Stephen Manning (1930-2003.) PhD Johns Hopkins University. Taught at University of Kentucky 1970-2000. Former Department Chair, Director of Composition, and Director of Graduate Studies. Previously taught at University of Colorado and University of Virginia. Research and teaching interests in Medieval Literature. Author of Wisdom and Number: Towards a Critical Appraisal of the Middle English Religious Lyric (University of Nebraska Press, 1962.)

Joseph Bryant
Joseph Allen Bryant, Jr. (1919-1999.) PhD Yale, 1948. Professor of English at University of Kentucky, 1971-1989. Former Department Chair.
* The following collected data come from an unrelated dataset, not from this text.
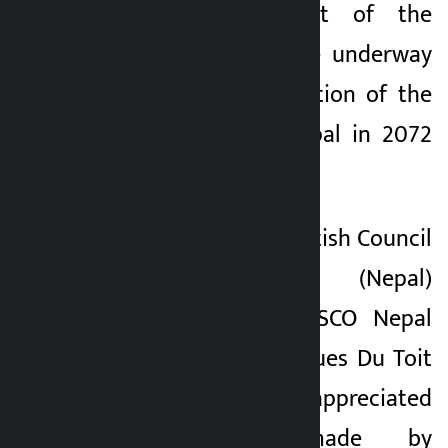
topical amendment of the
cultural policy were underway
after the promulgation of the
Constitution of Nepal in 2072
BS.
On the occasion, British Council
Country Director (Nepal)
Rustam Modi, UNESCO Nepal
Representative Jacques Du Toit
and other officials appreciated
the efforts made by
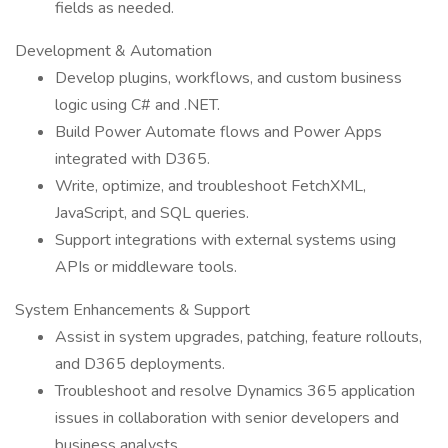
fields as needed.
Development & Automation
Develop plugins, workflows, and custom business
logic using C# and .NET.
Build Power Automate flows and Power Apps
integrated with D365.
Write, optimize, and troubleshoot FetchXML,
JavaScript, and SQL queries.
Support integrations with external systems using
APIs or middleware tools.
System Enhancements & Support
Assist in system upgrades, patching, feature rollouts,
and D365 deployments.
Troubleshoot and resolve Dynamics 365 application
issues in collaboration with senior developers and
business analysts.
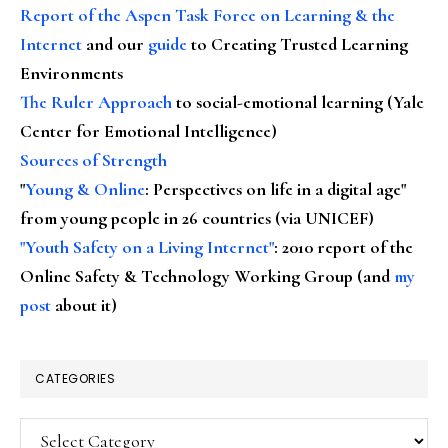
Report of the Aspen Task Force on Learning & the
Internet
and our
guide
to Creating Trusted Learning
Environments
The Ruler Approach
to social-emotional learning (Yale
Center for Emotional Intelligence)
Sources of Strength
"
Young & Online
: Perspectives on life in a digital age"
from young people in 26 countries (via UNICEF)
"Youth Safety on a Living Internet"
: 2010 report of the
Online Safety & Technology Working Group (and
my
post
about it)
CATEGORIES
Categories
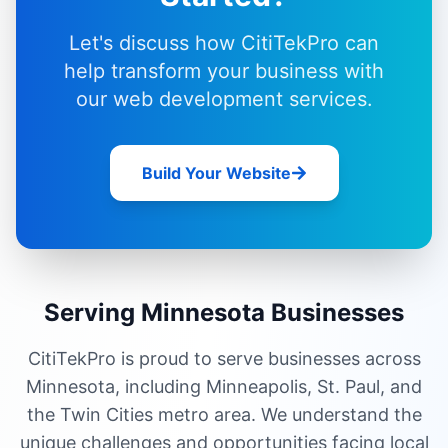
Let's discuss how CitiTekPro can
help transform your business with
our
web development services
.
Build Your Website
Serving Minnesota Businesses
CitiTekPro is proud to serve businesses across
Minnesota, including Minneapolis, St. Paul, and
the Twin Cities metro area. We understand the
unique challenges and opportunities facing local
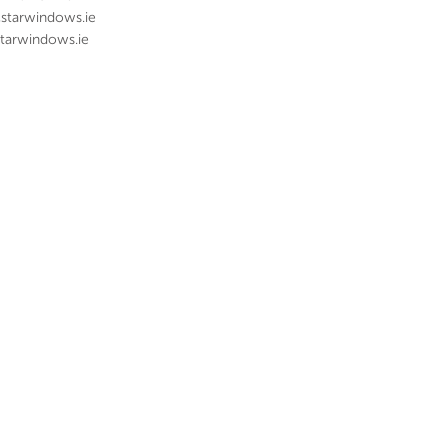
@starwindows.ie
tarwindows.ie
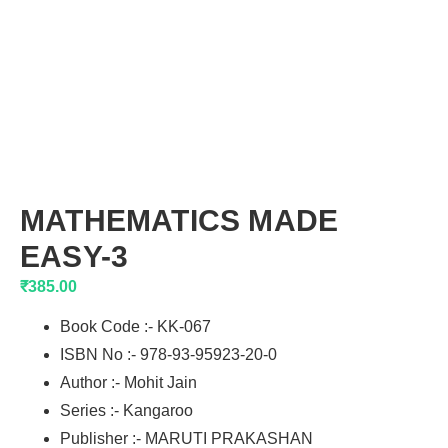
MATHEMATICS MADE
EASY-3
₹
385.00
Book Code :- KK-067
ISBN No :- 978-93-95923-20-0
Author :- Mohit Jain
Series :- Kangaroo
Publisher :- MARUTI PRAKASHAN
A&S Distinguished Professor, 1986. Previously taught at University of Kentucky (Instructor), 1948-50, Vanderbilt (1948-56), University of the South (1956-59), Duke (1959-61), UNC Greensboro (1961-66), Nantes, France (Fulbright, 1965-66) and Syracuse (1967-71).  Author of Hippolyta’s View: Shakespeare’s Plays (1961), Eudora Welty (1968), The Compassionate Satirist: Ben Jonson and His Imperfect World (1972), Shakespeare and the Uses of Comedy (1986), Understanding Randall Jarrell (1986), Twentieth Century Southern Literature (1997.)